PARIS: A team of French surgeons has performed the world's first surgery in zero gravity environment in an aircraft hovering thousands of feet above France.
The team, led by Dominique Martin, head of Bordeaux University Hospital's plastic surgery unit, operated on a volunteer patient and removed a fatty cyst from his forearm in an A-300 Airbus Zero-G jet, which climbed and dived sharply several times to replicate brief periods of weightlessness in the cabin.
Martin said the tumor on the patient had been removed "without any particular problem" in less than 10 minutes. He said it was a feasibility test to prove that surgery can be performed in space stations or long distance space flights.

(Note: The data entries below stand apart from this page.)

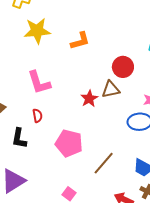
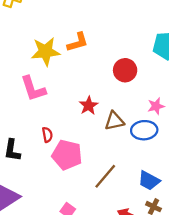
yellow star: (37, 31) -> (45, 51), moved
brown triangle: (111, 89) -> (114, 121), moved
red semicircle: (37, 116) -> (47, 135), moved

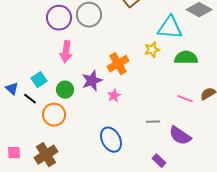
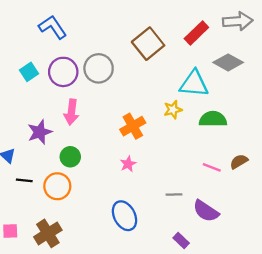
cyan square: (39, 80) -> (29, 72), moved
purple star: (92, 81) -> (40, 132), moved
black line: (30, 99) -> (24, 180), moved, turned -32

Martin said the operation was performed in 32 sequences, during which the plane flew in arcs, putting it into free fall and creating weightless conditions for 22 seconds each time. In a specially developed operation theater aboard the plane, surgical instruments were held in place by powerful magnets and the surgeons by harnesses.
The facility, developed with the help of a elevator manufacturing company, is intended to be set up in the International Space Station and possibly in the base planned on the moon. There is project, supported by the European Space Agency, to develop robot surgeons, which would perform complex medical operations in space, guided by real surgeons on earth.
While in normal conditions, the operation could be performed in a straightforward manner using local anesthesia. But, in a zero gravity situation, the work is harder and the patient's body reacts differently, Martin said.
He added that cardiac output is reduced, which creates vascular stress. Blood does not pump in the same way and it flows out of a wound in spheres. The surgeon had to create a special vacuum aspirator to contain this.
The five-man medical team and the patient landed safely at an airport in southwestern France after the three-hour flight.
According to Bordeaux hospital sources, the patient, Philippe Sanchot, was chosen as he is a bungee-jumper and accustomed to dramatic gravitational shifts. The surgeons as well as the patient had undergone training in zero gravity machines.
In the next phase of the program, a surgery will be performed in a satellite using a robot controlled from the ground.